Are You a Reactionary Spouse?

 

Are You a Reactionary Spouse?

 

How do you handle your marriage or pre marriage problems? Are you simply reactionary or are you what I call a life-long learner?

 

 

The Negative Consequences of Being Reactionary

 

I have found that people that simply act out of their feelings end up sabotaging any type of success in their lives, especially when it comes to relationships. Here are a few consequences to simply reacting to problems in your marriage or pre marriage relationship rather than exhibiting the qualities of a lifelong learner:

 

You end up being controlled by circumstances

You end up becoming a slave to dysfunction

You continue to make the same mistakes over and over again

Both end up saying and doing things that they often regret

The man and the woman take a potentially great relationship and turn it into a poor relationship

All involved fail to grow up and act like adults

You perpetuate family cycles that have been in existence for years

 

Reactionary Spouses Make Little Progress

 

Men and women that are reactionary seldom see good results when trying to solve their marriage or pre marriage problems. As a matter of fact, couples in such a state are typically very difficult to counsel and coach as they tend to quickly throw out everything they have learned when disagreements arise.

On the other hand, people that are able to stop, set their emotions aside, and consider biblically based principles are the couples that are able to rise out of their relationship issues. These couples are easy to coach as they typically have a very teachable spirit.

 

What is a Life-long Learner?

 

A life-long learner is someone that bases their actions and reactions on biblically based principles.
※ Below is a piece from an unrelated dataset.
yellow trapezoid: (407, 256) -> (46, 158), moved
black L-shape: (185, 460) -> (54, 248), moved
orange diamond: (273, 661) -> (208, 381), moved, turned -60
It is someone that seeks to not only learn more about God, life, and relationships, but they work hard at implementing what they have learned.
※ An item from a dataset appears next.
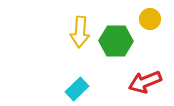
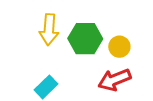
yellow circle: (150, 19) -> (119, 47), moved

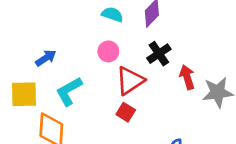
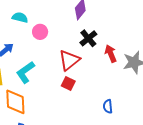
cyan semicircle: (112, 14) -> (20, 17), moved
pink circle: (108, 51) -> (40, 32), moved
Here are a couple key characteristics of those that I would call life-long learners:

 

They look within before blaming without

 

The scriptures show us in Proverbs 1:5 that a “wise man will hear, and will increase learning”. In other words, those that will be wise do not look at the faults of others as much as their own mishaps.

 

The life-long learner will ask themselves questions like these after or during an altercation

 

How could I have avoided this problem? (Romans 12:18)
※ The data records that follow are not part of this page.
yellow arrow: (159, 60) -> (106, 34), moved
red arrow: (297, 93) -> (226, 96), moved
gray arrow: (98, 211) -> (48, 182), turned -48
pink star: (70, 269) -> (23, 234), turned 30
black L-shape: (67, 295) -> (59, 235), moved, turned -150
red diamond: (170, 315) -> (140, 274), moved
Is my own heart deceived into thinking that I am right and they are wrong? (Jeremiah 17:9)

Am I seeing the full picture? (Proverbs 16:2)

What can I do to resolve the issue? (I Peter 3:11)

How do I stay away from enflaming the issues through gossip? (Luke 17:3)

 

Proactive Versus Reactive

 

Life-long learners are proactive instead of reactive. That is, instead of simply reacting to situations as they come their way, they are careful to proactively learn and implement biblical principles so as to ward off many of the problems that the average couple has. Here are some ways that life-long learners show their proactive approach to life:

 

They read good books

 

You may not like to read, but to that I would say, “Get over it.” Turn off the television and make yourself enjoy reading.

Reading is better than college because you can pick the smartest and wisest people in the world and sit at their feet on a daily basis. Also, did I mention that it is far less expensive.

 

They filter situations through principles rather than their feelings

 

This is a huge point, and I believe it separates the men from the boys (literally). In other words, those that seem to excel at relationships appear to stop before they speak and consider biblical precepts and the leadership of the Holy Spirit.

Below are a few verses that show us that those that have wisdom have a filter of sorts over their mouths.

Proverbs 17:27 – “He that hath knowledge spareth his words: and a man of understanding is of an excellent spirit.”

Proverbs 29:11 – “A fool uttereth all his mind: but a wise man keepeth it in till afterwards.”

 

They learn from their mistakes

 

After I coach a basketball game, preach a sermon, or counsel and individual, I always ask the question, “What could I have done better in that scenario?” If we do not have this attitude, then I find that we start to stagnate as Christians.

 

They keep their lives in perspective

 

Life is not about getting what you want, proving your point to your spouse, winning an argument, or ensuring that nobody gets one up on you. Simply put, life, marriage, and pre marriage relationships are about bringing glory to God and helping others to do the same. (I Corinthians 10:31)

People that stay calm and under control realize that at the end of their lives they will give an account for everything they have done. And, they live their lives in lieu of this sobering principle. In fact, let’s close this little article out by looking at a very sobering truth from the teachings of Christ:

 

Matthew 12:36-37 – “But I say unto you, That every idle word that men shall speak, they shall give account thereof in the day of judgment. For by thy words thou shalt be justified, and by thy words thou shalt be condemned.”